As we navigate this complex landscape, it’s crucial to remain vigilant and informed. The Lazarus Group’s operations are a stark reminder of the dark side of crypto, but they also highlight the resilience and adaptability of the blockchain community in the face of such threats. We must continue to champion decentralization, freedom, and privacy while also working to disrupt the status quo and accelerate the adoption of effective security measures.

Key Takeaways and Questions

• What was the profit made by the Lazarus Group from selling WBTC?

  The Lazarus Group made a profit of $2.51 million from selling 40.78 WBTC.

• How did the Lazarus Group distribute the proceeds from the WBTC sale?

  The group distributed the Ethereum proceeds into three separate wallets, with amounts of 205 ETH, 500 ETH, and 1,865 ETH.

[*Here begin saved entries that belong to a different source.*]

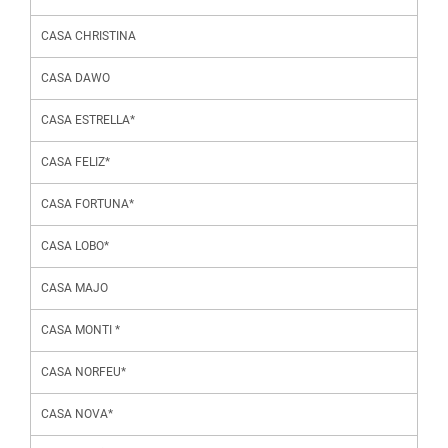
CASA CHRISTINA
CASA DAWO
CASA ESTRELLA*
CASA FELIZ*
CASA FORTUNA*
CASA LOBO*
CASA MAJO
CASA MONTI *
CASA NORFEU*
CASA NOVA*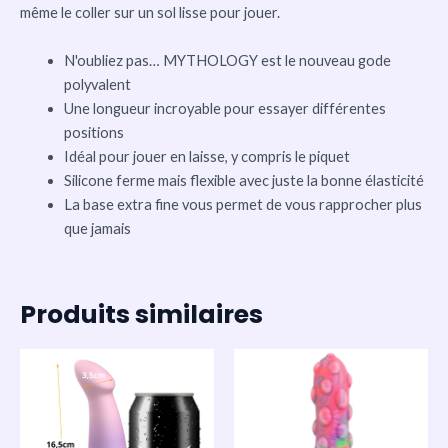
même le coller sur un sol lisse pour jouer.
N'oubliez pas… MYTHOLOGY est le nouveau gode
polyvalent
Une longueur incroyable pour essayer différentes
positions
Idéal pour jouer en laisse, y compris le piquet
Silicone ferme mais flexible avec juste la bonne élasticité
La base extra fine vous permet de vous rapprocher plus
que jamais
Produits similaires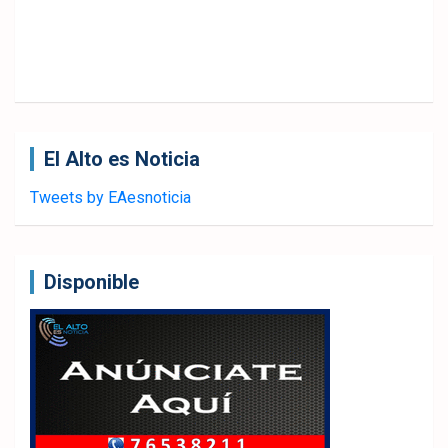
El Alto es Noticia
Tweets by EAesnoticia
Disponible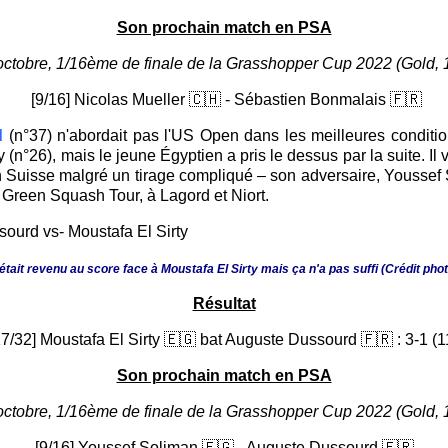
Son prochain match en PSA
octobre, 1/16ème de finale de la Grasshopper Cup 2022 (Gold, 
[9/16] Nicolas Mueller 🇨🇭 - Sébastien Bonmalais 🇫🇷
d
(n°37) n'abordait pas l'US Open dans les meilleures conditio
y (n°26), mais le jeune Égyptien a pris le dessus par la suite. 
en Suisse malgré un tirage compliqué – son adversaire, Youssef
 Green Squash Tour, à Lagord et Niort.
ait revenu au score face à Moustafa El Sirty mais ça n'a pas suffi (Crédit pho
Résultat
17/32] Moustafa El Sirty 🇪🇬 bat Auguste Dussourd 🇫🇷 : 3-1 (11
Son prochain match en PSA
octobre, 1/16ème de finale de la Grasshopper Cup 2022 (Gold, 
[9/16] Youssef Soliman 🇪🇬 - Auguste Dussourd 🇫🇷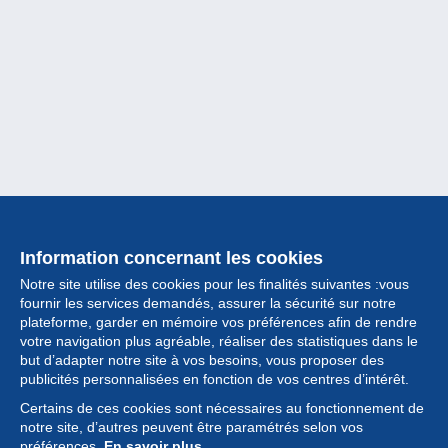
Information concernant les cookies
Notre site utilise des cookies pour les finalités suivantes :vous
fournir les services demandés, assurer la sécurité sur notre
plateforme, garder en mémoire vos préférences afin de rendre
votre navigation plus agréable, réaliser des statistiques dans le
but d’adapter notre site à vos besoins, vous proposer des
Collection
publicités personnalisées en fonction de vos centres d’intérêt.
Certains de ces cookies sont nécessaires au fonctionnement de
Actualités
notre site, d’autres peuvent être paramétrés selon vos
préférences.
En savoir plus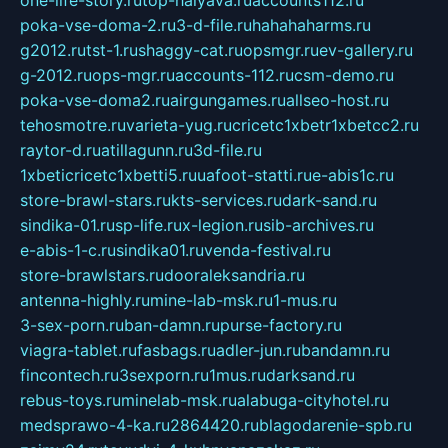
one-life-story.ru
top-halyava.ru
accounts112.ru
poka-vse-doma-2.ru
3-d-file.ru
hahahaharms.ru
g2012.ru
tst-1.ru
shaggy-cat.ru
opsmgr.ru
ev-gallery.ru
g-2012.ru
ops-mgr.ru
accounts-112.ru
csm-demo.ru
poka-vse-doma2.ru
airgungames.ru
allseo-host.ru
tehosmotre.ru
varieta-yug.ru
cricetc1xbetr1xbetcc2.ru
raytor-d.ru
atillagunn.ru
3d-file.ru
1xbeticricetc1xbetti5.ru
uafoot-statti.ru
e-abis1c.ru
store-brawl-stars.ru
kts-services.ru
dark-sand.ru
sindika-01.ru
sp-life.ru
x-legion.ru
sib-archives.ru
e-abis-1-c.ru
sindika01.ru
venda-festival.ru
store-brawlstars.ru
dooraleksandria.ru
antenna-highly.ru
mine-lab-msk.ru
1-mus.ru
3-sex-porn.ru
ban-damn.ru
purse-factory.ru
viagra-tablet.ru
fasbags.ru
adler-jun.ru
bandamn.ru
fincontech.ru
3sexporn.ru
1mus.ru
darksand.ru
rebus-toys.ru
minelab-msk.ru
alabuga-cityhotel.ru
medsprawo-4-ka.ru
2864420.ru
blagodarenie-spb.ru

• What is the current trading price of WBTC?

  The current trading price of WBTC is $83,459.

• How much did the Lazarus Group launder from the Bybit hack?

  The group laundered nearly 500,000 ETH, equivalent to $1.39 billion, from the Bybit hack in just 10 days.

• What platform was used to process a significant portion of the Bybit hack funds?

  THORChain was used to process at least $605 million of the Bybit hack funds in a single day.

• What is the total value of crypto holdings in a Lazarus Group-linked wallet?

  A Lazarus Group-linked wallet holds around $1.1 billion in crypto, primarily in Bitcoin, Ethereum, and Tether.

• What are North Korean IT workers doing in Europe?

  North Korean IT workers are increasing efforts to infiltrate tech and crypto companies in Europe, acting as entry points for state-sponsored hacking groups like the Lazarus Group.

• What measures are being taken to combat such activities?

  The crypto community is enhancing security measures, developing better tracking tools, and pushing for regulatory frameworks to combat state-sponsored cybercrime while maintaining the principles of decentralization and privacy.